On 18/04/2010 17:04, Lou Burnard wrote:
> As you say, the fact that a cell in the spreadsheet was left blank might
> mean that the age was unknown, or that the person entering it forgot to
> enter it, but the distinction seems unimportant.
But you see, it's important to me. I want to take my spreadsheet data
source at its word but make it clear in my XML that data was not given
in the source. That is, it should be clear that the data really is
unknown, not that there was an oversight in the spreadsheet-to-Excel
process that led to some data being omitted.
> Either way when I copy
> it into the text I can write "No value supplied" with a clean
> conscience. Either way I can encode (sensu strictu) its significance any
> way I like (-1 or 0 or 9999)
The age example is once again proving not to be a good one.
Let's use <occupation> instead.
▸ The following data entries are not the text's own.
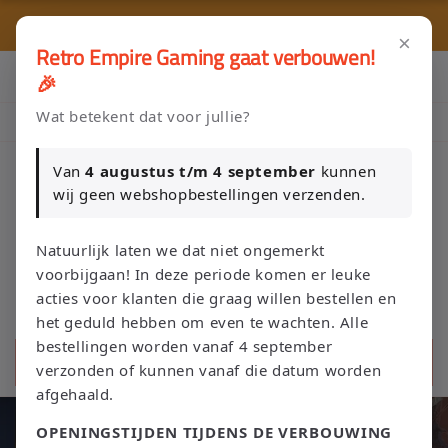
Meteen
🎮 
naar de
🚚 Gratis verzending vanaf €75 NL / €100 BE
content
×
Retro Empire Gaming gaat verbouwen!
Klik Hier en Verkoop je Game of TCG collectie aan Retro Empire
🎉
→ WhatsApp 💬
Wat betekent dat voor jullie?
Nieuw: zoek je Magic-deck automatisch op in onze voorraad.
Van
4 augustus t/m 4 september
kunnen
wij geen webshopbestellingen verzenden.
Winkelwage
Natuurlijk laten we dat niet ongemerkt
voorbijgaan! In deze periode komen er leuke
acties voor klanten die graag willen bestellen en
het geduld hebben om even te wachten. Alle
bestellingen worden vanaf 4 september
Zoeken
verzonden of kunnen vanaf die datum worden
afgehaald.
OPENINGSTIJDEN TIJDENS DE VERBOUWING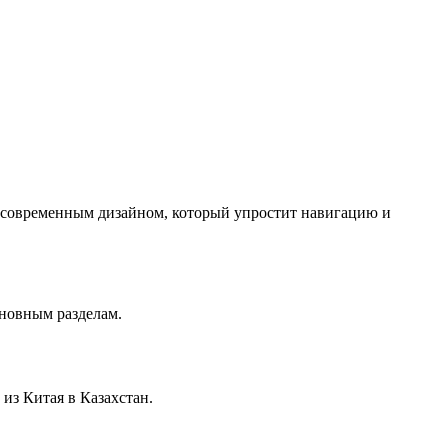
с современным дизайном, который упростит навигацию и
сновным разделам.
из Китая в Казахстан.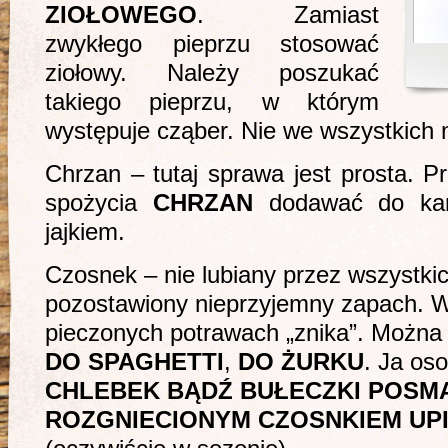
ZIOŁOWEGO
. Zamiast
zwykłego pieprzu stosować
ziołowy. Należy poszukać
takiego pieprzu, w którym
występuje cząber. Nie we wszystkich 
Chrzan – tutaj sprawa jest prosta. P
spożycia
CHRZAN
dodawać do kan
jajkiem.
Czosnek – nie lubiany przez wszystki
pozostawiony nieprzyjemny zapach. 
pieczonych potrawach „znika”. Można
DO SPAGHETTI
,
DO ŻURKU
. Ja os
CHLEBEK BĄDŹ BUŁECZKI POS
ROZGNIECIONYM CZOSNKIEM UPI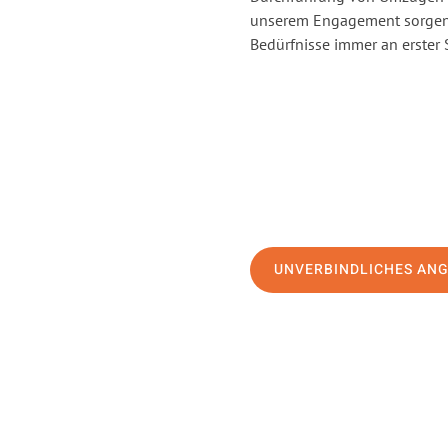
unserem Engagement sorgen 
Bedürfnisse immer an erster 
UNVERBINDLICHES AN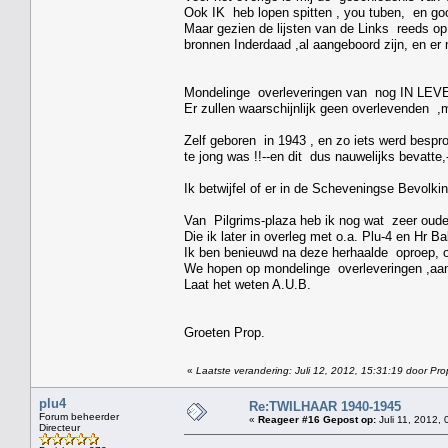
Ook IK heb lopen spitten , you tuben, en go
Maar gezien de lijsten van de Links reeds op 
bronnen Inderdaad ,al aangeboord zijn, en e
Mondelinge overleveringen van nog IN LEVEN
Er zullen waarschijnlijk geen overlevenden ,m
Zelf geboren in 1943 , en zo iets werd bespro
te jong was !!--en dit dus nauwelijks bevatte
Ik betwijfel of er in de Scheveningse Bevolki
Van Pilgrims-plaza heb ik nog wat zeer oud
Die ik later in overleg met o.a. Plu-4 en Hr 
Ik ben benieuwd na deze herhaalde oproep, 
We hopen op mondelinge overleveringen ,aan 
Laat het weten A.U.B.
Groeten Prop.
«
Laatste verandering: Juli 12, 2012, 15:31:19 door Pro
plu4
Re:TWILHAAR 1940-1945
Forum beheerder
«
Reageer #16 Gepost op:
Juli 11, 2012, 
Directeur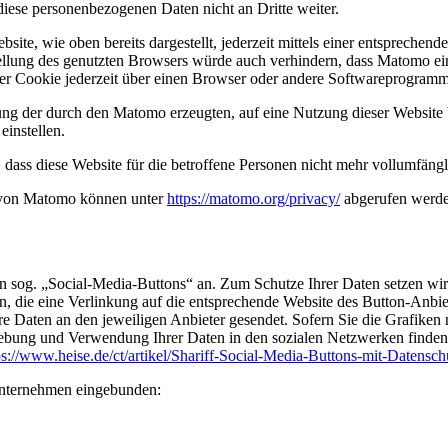
ese personenbezogenen Daten nicht an Dritte weiter.
ite, wie oben bereits dargestellt, jederzeit mittels einer entsprechend
tellung des genutzten Browsers würde auch verhindern, dass Matomo e
ter Cookie jederzeit über einen Browser oder andere Softwareprogram
assung der durch den Matomo erzeugten, auf eine Nutzung dieser Websit
instellen.
dass diese Website für die betroffene Personen nicht mehr vollumfängl
 von Matomo können unter
https://matomo.org/privacy/
abgerufen werde
n sog. „Social-Media-Buttons“ an. Zum Schutze Ihrer Daten setzen wir
en, die eine Verlinkung auf die entsprechende Website des Button-Anbie
hre Daten an den jeweiligen Anbieter gesendet. Sofern Sie die Grafiken
rhebung und Verwendung Ihrer Daten in den sozialen Netzwerken finde
ps://www.heise.de/ct/artikel/Shariff-Social-Media-Buttons-mit-Datensc
Unternehmen eingebunden: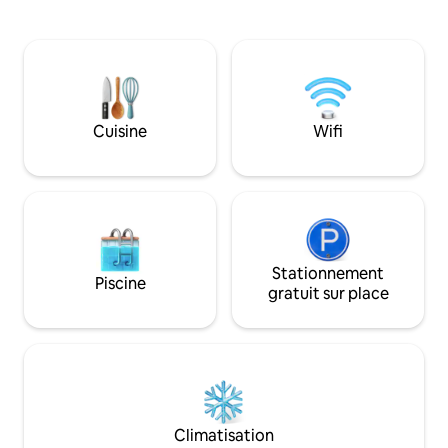
imprenable sur l'océan depuis la
avec les plus magn
terrasse, où les baleines sont souvent
soleil. Un générateur permet de garder
repérées ! L'extérieur offre un braai
les lumières allum
intégré, un coin repas et une piscine.
délestages. REMARQUE : un dépôt
Accès facile à la maison principale avec
remboursable est e
des marches menant au parking. Les
réservation de ce
propriétaires résident discrètement
Strictement pas de
Cuisine
Wifi
dans un chalet de jardin derrière la
visiteurs de jour 
propriété, assurant une assistance tout
préalable avec l'hô
en respectant votre intimité.
Stationnement
Piscine
gratuit sur place
Climatisation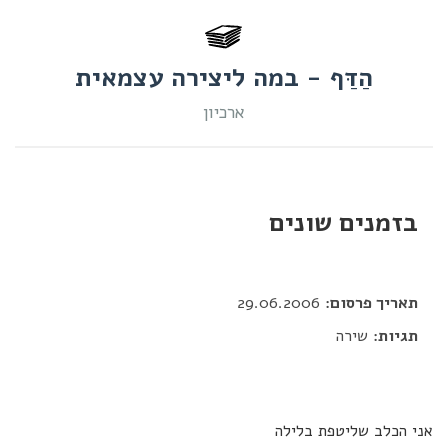
הַדַּף - במה ליצירה עצמאית
ארכיון
בזמנים שונים
דור כלב
תאריך פרסום:
29.06.2006
תגיות:
שירה
אני הכלב שליטפת בלילה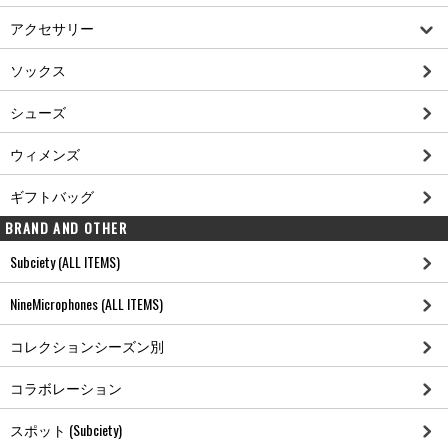
アクセサリー
ソックス
シューズ
ウィメンズ
ギフトバッグ
BRAND AND OTHER
Subciety (ALL ITEMS)
NineMicrophones (ALL ITEMS)
コレクションシーズン別
コラボレーション
スポット (Subciety)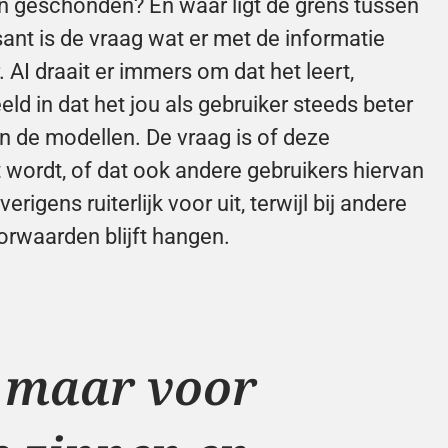
en geschonden? En waar ligt de grens tussen 
ant is de vraag wat er met de informatie 
AI draait er immers om dat het leert, 
eld in dat het jou als gebruiker steeds beter 
n de modellen. De vraag is of deze 
 wordt, of dat ook andere gebruikers hiervan 
gens ruiterlijk voor uit, terwijl bij andere 
rwaarden blijft hangen.
, maar voor 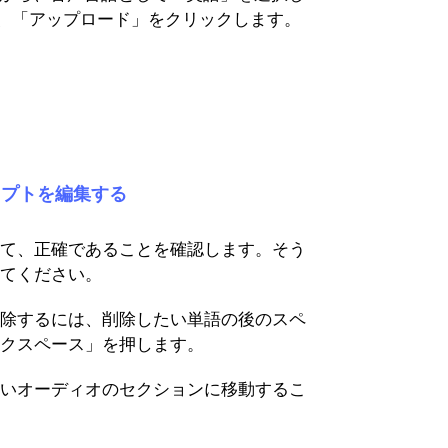
、「アップロード」をクリックします。
クリプトを編集する
て、正確であることを確認します。そう
てください。
除するには、削除したい単語の後のスペ
クスペース」を押します。
いオーディオのセクションに移動するこ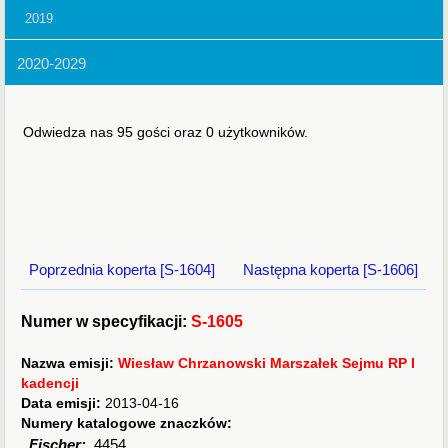
2019
2020-2029
Odwiedza nas 95 gości oraz 0 użytkowników.
Poprzednia koperta [S-1604]
Następna koperta [S-1606]
Numer w specyfikacji:
S-1605
Nazwa emisji:
Wiesław Chrzanowski Marszałek Sejmu RP I
kadencji
Data emisji:
2013-04-16
Numery katalogowe znaczków:
Fischer:
4454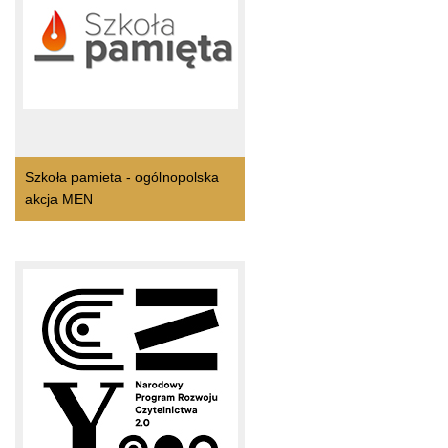
Szkoła pamieta - ogólnopolska
akcja MEN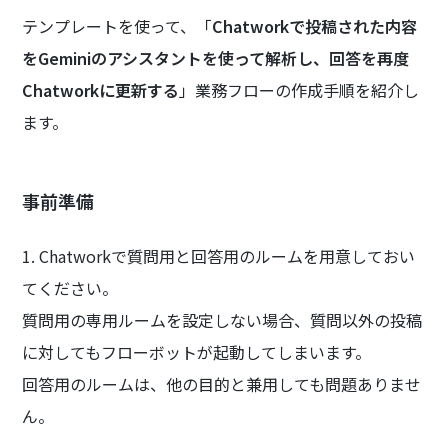
テンプレートを使って、「
Chatworkで投稿された内容
をGeminiのアシスタントを使って解析し、回答を再度
Chatworkに更新する
」業務フローの作成手順を紹介し
ます。
事前準備
1. Chatworkで質問用と回答用のルームを用意しておい
てください。
質問用の専用ルームを設定しない場合、質問以外の投稿
に対してもフローボットが起動してしまいます。
回答用のルームは、他の目的と兼用しても問題ありませ
ん。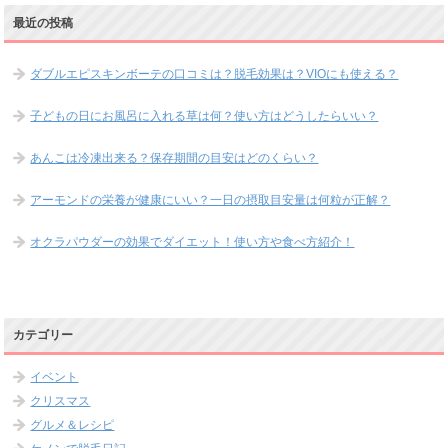
最近の投稿
ダブルエピスキンボーテの口コミは？脱毛効果は？VIOにも使える？
子どもの日にお風呂に入れる草は何？使い方はどうしたらいい？
あんこは冷凍出来る？保存期間の目安はどのくらい？
アーモンドの栄養が健康にいい？一日の摂取目安量は何粒が正解？
オクラパウダーの効果でダイエット！使い方や食べ方紹介！
カテゴリー
イベント
クリスマス
グルメ＆レシピ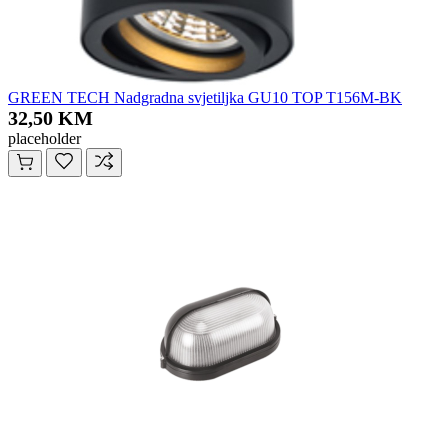
GREEN TECH Nadgradna svjetiljka GU10 TOP T156M-BK
32,50 KM
placeholder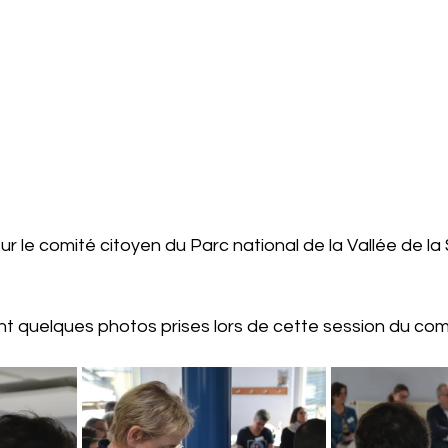
ur le comité citoyen du Parc national de la Vallée de la 
 quelques photos prises lors de cette session du comi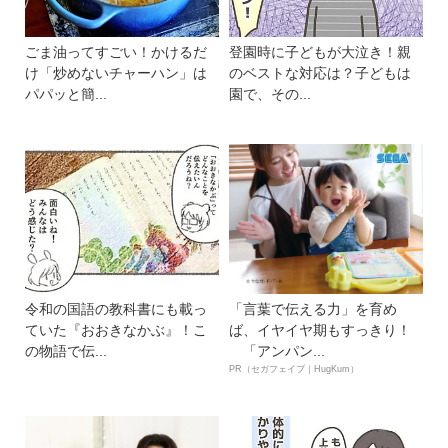
ごま油ってすごい！かけるだ
登園時に子どもが大泣き！親
け「炒めないチャーハン」は
のベストな対応は？子どもは
パパッと簡...
園で、その...
令和の国語の教科書にも載っ
「言葉で伝える力」を育め
ていた『おおきなかぶ』！こ
ば、イヤイヤ期もすっきり！
の物語で伝...
「アンパン...
PR（セガフェイブ｜HugKum）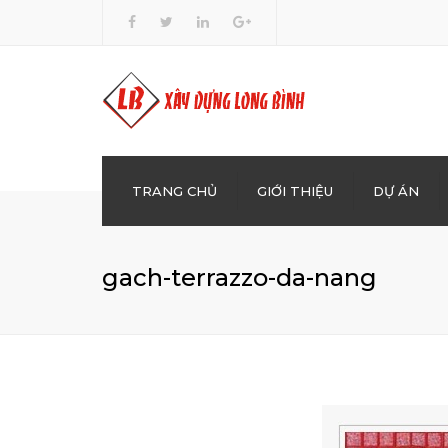
TRANG CHỦ
GIỚI THIỆU
DỰ ÁN
XÂY 
gach-terrazzo-da-nang
BÊ T
KINH
DẦU
CHO 
GIÁO,
SAN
I would like a way of encoding
No value supplied
No value supplied.
unstated
(unstated)
unknown
or any other natural-language human-readable string in a way that makes
these all equivalent. Something like
<occupation unknown="y">
This would make it more likely the data could be mined more accurately
within a project and especially across projects using TEI encoding.
In the meantime, I'm going to stick in XML comments as placeholders --
something like:
<!-- <occupation> unspecified -->
--Kevin
|